If you use this code in your research, please cite the following publication:
@article{rockenschaub2023generalisability,
title={From Single-Hospital to Multi-Centre Applications: Enhancing the Generalisability of Deep Learning Models for Adverse Event Prediction in the ICU},
author={Patrick Rockenschaub and Adam Hilbert and Tabea Kossen and Falk von Dincklage and Vince Istvan Madai and Dietmar Frey},
year={2023},
eprint={2303.15354},
archivePrefix={arXiv},
primaryClass={cs.LG}
}
This paper can be found on arxiv: https://arxiv.org/abs/2303.15354
This implementation is a modified version of the ClinicalDG framework (from commit 72154a8), which in turn is based on the well-known DomainBed framework (from commit a10458a).
Run the following commands to clone this repo and create the Conda environment:
git clone https://github.com/prockenschaub/icuDG.git
cd icuDG/
conda env create -f environment.yml
conda activate icudg
All experiments were run using Python 3.9.12 on an Apple M1 Max with Ventura 13.2.1 and on a Linux HPC cluster.
The main experiment data was collected from four open-source ICU datasets:
Information on how to gain access to these datasets can be found at the respective links provided above. Prediction tasks were derived from the raw data using the ricu R package. The corresponding code can be found in the following accompanying repo.
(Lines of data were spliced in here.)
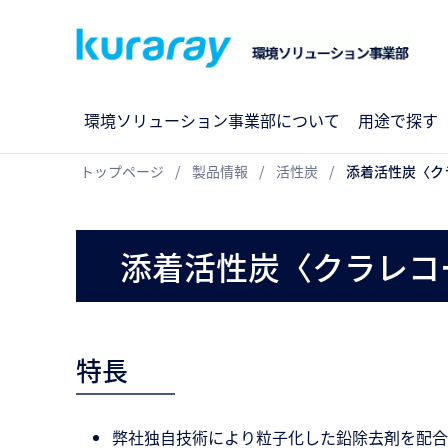
環境ソリューション事業部について
用途で探す
トップページ
製品情報
活性炭
添着活性炭〈ク
添着活性炭〈クラレコー
特長
弊社独自技術により粒子化した鉛除去剤を配合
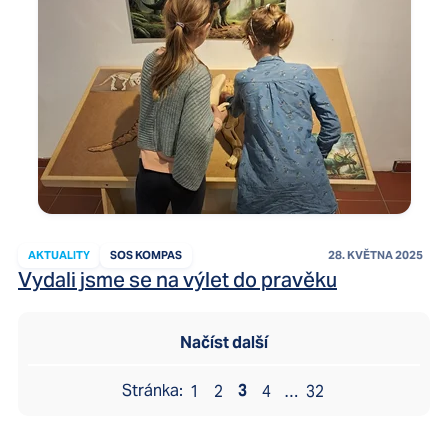
AKTUALITY
SOS KOMPAS
28. KVĚTNA 2025
Vydali jsme se na výlet do pravěku
Načíst další
3
1
2
4
…
32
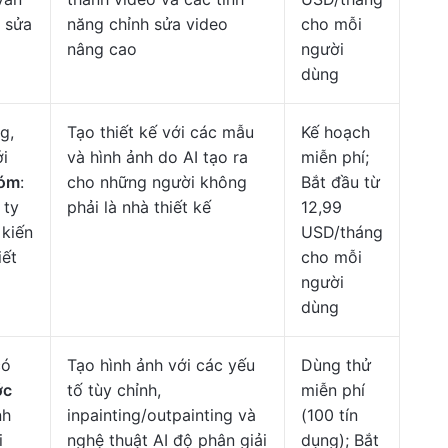
h sửa
năng chỉnh sửa video
cho mỗi
nâng cao
người
dùng
g,
Tạo thiết kế với các mẫu
Kế hoạch
ới
và hình ảnh do AI tạo ra
miễn phí;
hóm
:
cho những người không
Bắt đầu từ
 ty
phải là nhà thiết kế
12,99
 kiến
USD/tháng
iết
cho mỗi
người
dùng
có
Tạo hình ảnh với các yếu
Dùng thử
ớc
tố tùy chỉnh,
miễn phí
nh
inpainting/outpainting và
(100 tín
i
nghệ thuật AI độ phân giải
dụng); Bắt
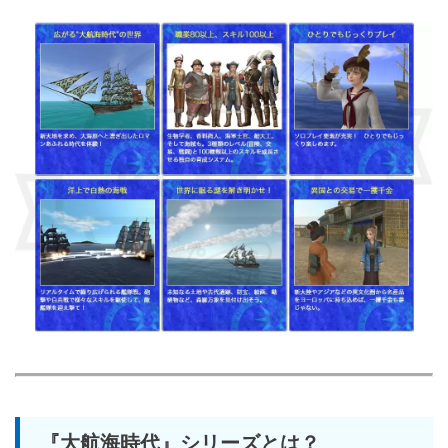
『大航海時代』シリーズとは？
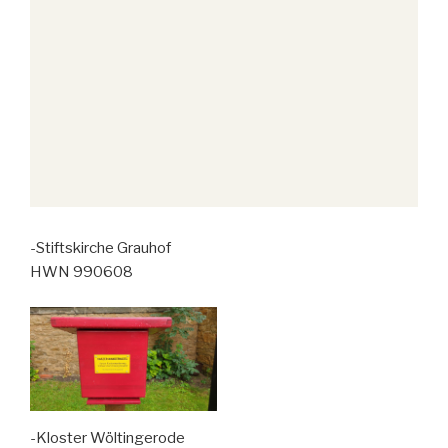
-Stiftskirche Grauhof
HWN 990608
-Kloster Wöltingerode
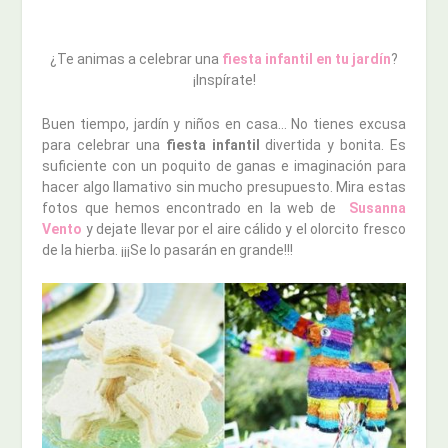
¿Te animas a celebrar una
fiesta infantil en tu jardín
?
¡Inspírate!
Buen tiempo, jardín y niños en casa… No tienes excusa
para celebrar una
fiesta infantil
divertida y bonita. Es
suficiente con un poquito de ganas e imaginación para
hacer algo llamativo sin mucho presupuesto. Mira estas
fotos que hemos encontrado en la web de
Susanna
Vento
y dejate llevar por el aire cálido y el olorcito fresco
de la hierba. ¡¡¡Se lo pasarán en grande!!!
In order to facilitate trial runs of the domain generalisation algorithms provided in this repo, exammple code was provided that models immediately available sepsis data from the CinC Physionet Challenge 2019. You can download the data using:
python -m icudg.tasks.physionet.download
Note that the openly available Physionet data only contains 2 environments (hospitals A and B), meaning that no independent environment can be put aside for testing. The data is therefore merely meant for trial runs and debugging purposes.
The file paths to the data need to be specified in config.yml.
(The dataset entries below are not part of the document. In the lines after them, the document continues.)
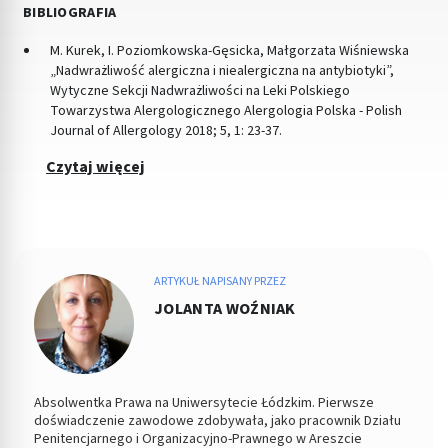
BIBLIOGRAFIA
M. Kurek, I. Poziomkowska-Gęsicka, Małgorzata Wiśniewska
„Nadwrażliwość alergiczna i niealergiczna na antybiotyki”,
Wytyczne Sekcji Nadwrażliwości na Leki Polskiego
Towarzystwa Alergologicznego Alergologia Polska - Polish
Journal of Allergology 2018; 5, 1: 23-37.
Czytaj więcej
ARTYKUŁ NAPISANY PRZEZ
JOLANTA WOŹNIAK
Absolwentka Prawa na Uniwersytecie Łódzkim. Pierwsze
doświadczenie zawodowe zdobywała, jako pracownik Działu
Penitencjarnego i Organizacyjno-Prawnego w Areszcie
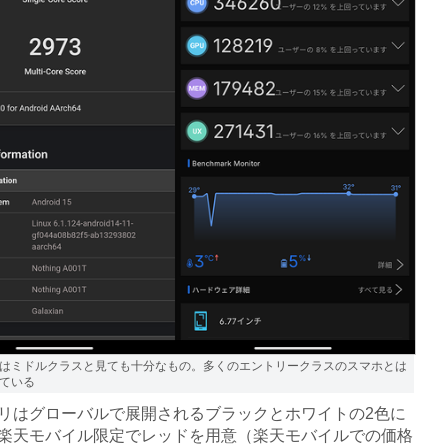
はミドルクラスと見ても十分なもの。多くのエントリークラスのスマホとは
ている
はグローバルで展開されるブラックとホワイトの2色に
楽天モバイル限定でレッドを用意（楽天モバイルでの価格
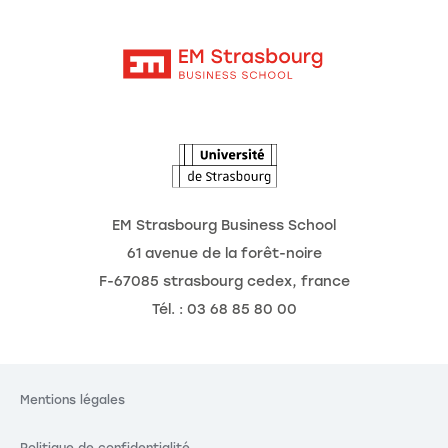
Moodle
Les chaires de recherche
Contact
Intranet
L'école
L'Observatoire des futurs
Actualités
Agenda
EM Strasbourg Business School
61 avenue de la forêt-noire
F-67085 strasbourg cedex, france
Tél. : 03 68 85 80 00
Mentions légales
For the MulticenterICU task, the path should point to a folder with a subfolders per prediction type (mortality24, aki, sepsis). Each of those folders should then contain one folder per dataset: aumc, hirid, eicu, miiv, each containing the preprocessed data.
For the PhysioNet2019 task, the path should point to the folder created by the download script.
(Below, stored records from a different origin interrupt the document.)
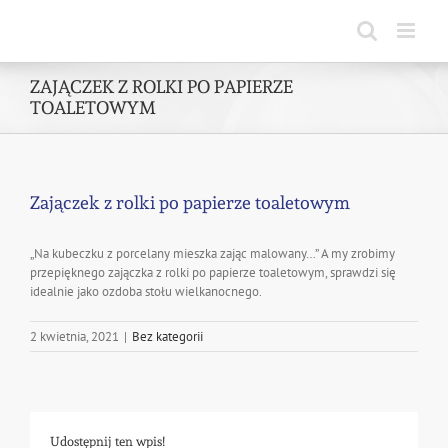
Skip
to
content
ZAJĄCZEK Z ROLKI PO PAPIERZE
TOALETOWYM
Zajączek z rolki po papierze toaletowym
„Na kubeczku z porcelany mieszka zając malowany…” A my zrobimy
przepięknego zajączka z rolki po papierze toaletowym, sprawdzi się
idealnie jako ozdoba stołu wielkanocnego.
2 kwietnia, 2021
|
Bez kategorii
Udostępnij ten wpis!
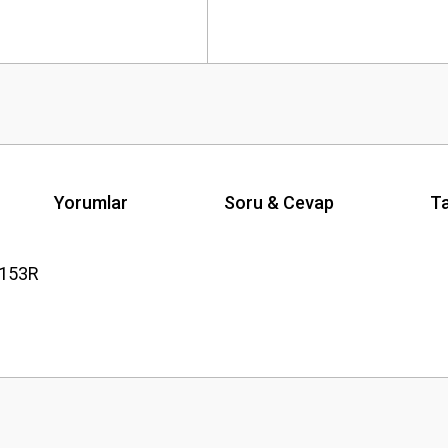
Yorumlar
Soru & Cevap
Ta
-153R
Ürün hakkında henüz soru sorulmamış.
Bu ürüne ilk yorumu siz yapın!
Experiments can be ran using a similar procedure as for the DomainBed framework.
For example, to train a single model:
python -m icudg.train \
--task PhysioNet2019 \
--algorithm ERM \
--hparams '{"val_env": "train", "test_env": "training_setA", "architecture": "gru"}' \
--es_metric val_nll \
--es_patience 10 \
--output_dir "outputs/physionet"
A full list of the available command line arguments can be found using python -m icudg.train --help. Available hyperparameters for training differ by task and algorithm and can be found in the HPARAM_SPEC attribute of the respective classes.
To perform random hyperparameter sweeps, a list of hyperparameters was drawn and stored in the sweeps/ subfolder. Based on these hyperparameter lists, sweeps were run on our HPC using SLURM's sbatch --array using the scripts in bash_scripts/. These files are tailored to our setup and will likely require adjustments to your setup.
We provide sample code for creating aggregate results for an experiment in notebooks/agg_results.ipynb.
This source code is released under the MIT license, included here.